We are seeking research collaboration proposals that contain:
- A well-structured proposal outlining a new and compelling scientific approach.
- A novel, testable working hypothesis distinct from those previously published.
- Outlining of the technical feasibility, and potentially existing data or previous publications that support feasibility / experience with outlined technology, based on existing techniques and established assays.
- Your exact funding request should be outlined in your proposal based on a well-thought-through project. The project should be structured in milestones and planned with key decision points (clear Go/No-Go criteria). The funding request for the initial milestones resulting in a Go/No-Go decision should not exceed 200,000 euros per submitted project in total.
- Proven track record in the required field(s) of expertise.
- Ability to implement the outlined solution as part of a scientific collaboration project with Boehringer Ingelheim including access to a laboratory.
Please use our answer submission template to provide a 2-3 page non-confidential proposal (available for download here).
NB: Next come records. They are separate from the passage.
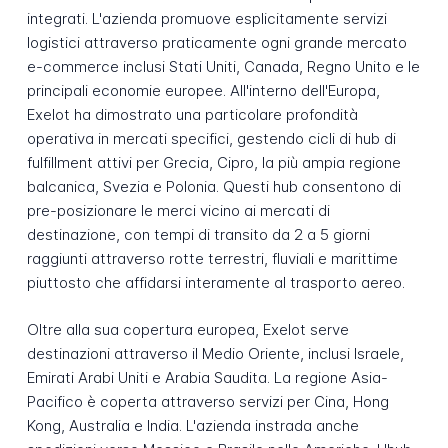
integrati. L'azienda promuove esplicitamente servizi
logistici attraverso praticamente ogni grande mercato
e-commerce inclusi Stati Uniti, Canada, Regno Unito e le
principali economie europee. All'interno dell'Europa,
Exelot ha dimostrato una particolare profondità
operativa in mercati specifici, gestendo cicli di hub di
fulfillment attivi per Grecia, Cipro, la più ampia regione
balcanica, Svezia e Polonia. Questi hub consentono di
pre-posizionare le merci vicino ai mercati di
destinazione, con tempi di transito da 2 a 5 giorni
raggiunti attraverso rotte terrestri, fluviali e marittime
piuttosto che affidarsi interamente al trasporto aereo.
Oltre alla sua copertura europea, Exelot serve
destinazioni attraverso il Medio Oriente, inclusi Israele,
Emirati Arabi Uniti e Arabia Saudita. La regione Asia-
Pacifico è coperta attraverso servizi per Cina, Hong
Kong, Australia e India. L'azienda instrada anche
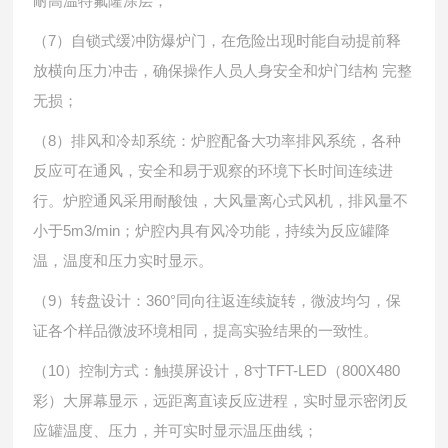
耐高温特氟隆涂层；
（7）自锁式缓冲防爆炉门，在危险出现时能自动提前释
放横向压力冲击，确保操作人员人身安全和炉门结构 完整
无损；
（8）排风和冷却系统：炉腔配备大功率排风系统，各种
反应可在通风，安全和易于观察的环境下长时间连续进
行。炉腔通风采用耐酸蚀，大风量离心式风机，排风量不
小于5m3/min；炉腔内具有风冷功能，持续为反应罐降
温，温度和压力实时显示。
（9）转盘设计：360°同向往返连续旋转，微波均匀，保
证各个样品微波环境相同，提高实验结果的一致性。
（10）控制方式：触摸屏设计，8寸TFT-LED（800X480
彩）大屏幕显示，远距离直读反应进程，实时显示密闭反
应罐温度、压力，并可实时显示温压曲线；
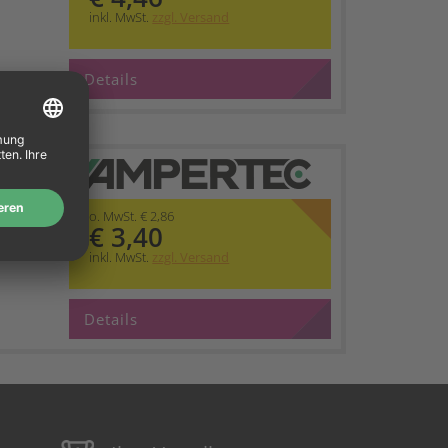
inkl. MwSt.
zzgl. Versand
Details
 ERC
z
o. MwSt. € 2,86
€ 3,40
inkl. MwSt.
zzgl. Versand
Details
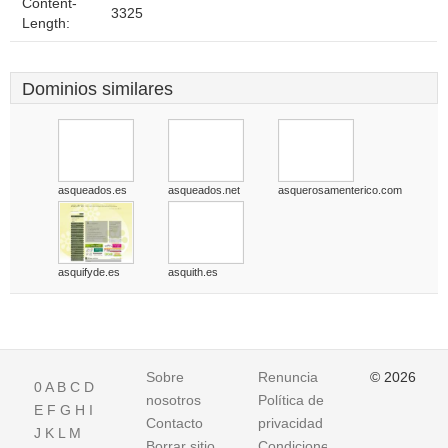
Content-
3325
Length:
Dominios similares
asqueados.es
asqueados.net
asquerosamenterico.com
asquifyde.es
asquith.es
Sobre
Renuncia
© 2026
0
A
B
C
D
nosotros
Política de
E
F
G
H
I
Contacto
privacidad
J
K
L
M
Borrar sitio
Condiciones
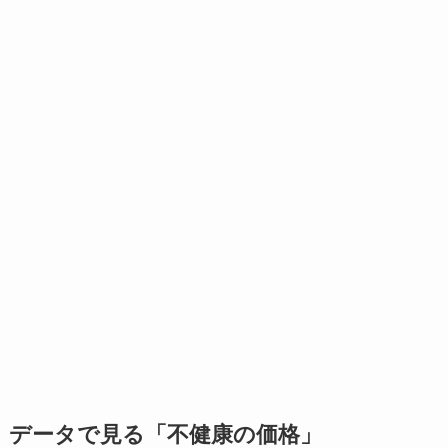
データで見る「不健康の価格」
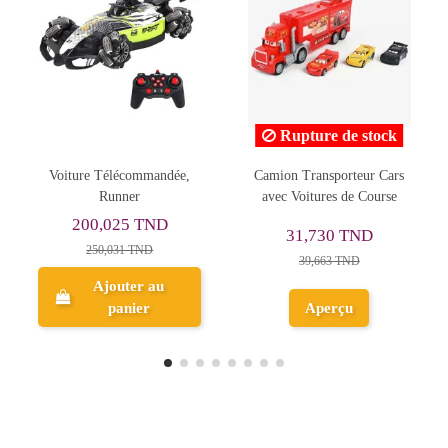
Rupture de stock
ée,
Camion Transporteur Cars
Voiture Télécommandée
avec Voitures de Course
Ford Shelby GT500 - RC
54,678 TND
31,730 TND
78,112 TND
39,663 TND
Ajouter au
Aperçu
panier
If confidential data exists that would strengthen the proposal, please indicate that information is available to share under a Confidential Disclosure Agreement (CDA). If we find the non-confidential concept proposal sufficiently interesting, we will execute a CDA for confidential discussions.
We are currently seeking answers for the following scientific challenge: How would you propose to enhance extracellular matrix degradation in the liver of NASH patients using innovative in vitro assay systems, or in vivo models?
All incoming answers accompanied by a collaboration proposal will be evaluated by a scientific jury, and, upon selection, chosen proposals are pursued through a joint collaboration with the successful applicants. Initial funding of up to 200,000 euros will be available for each selected proposal.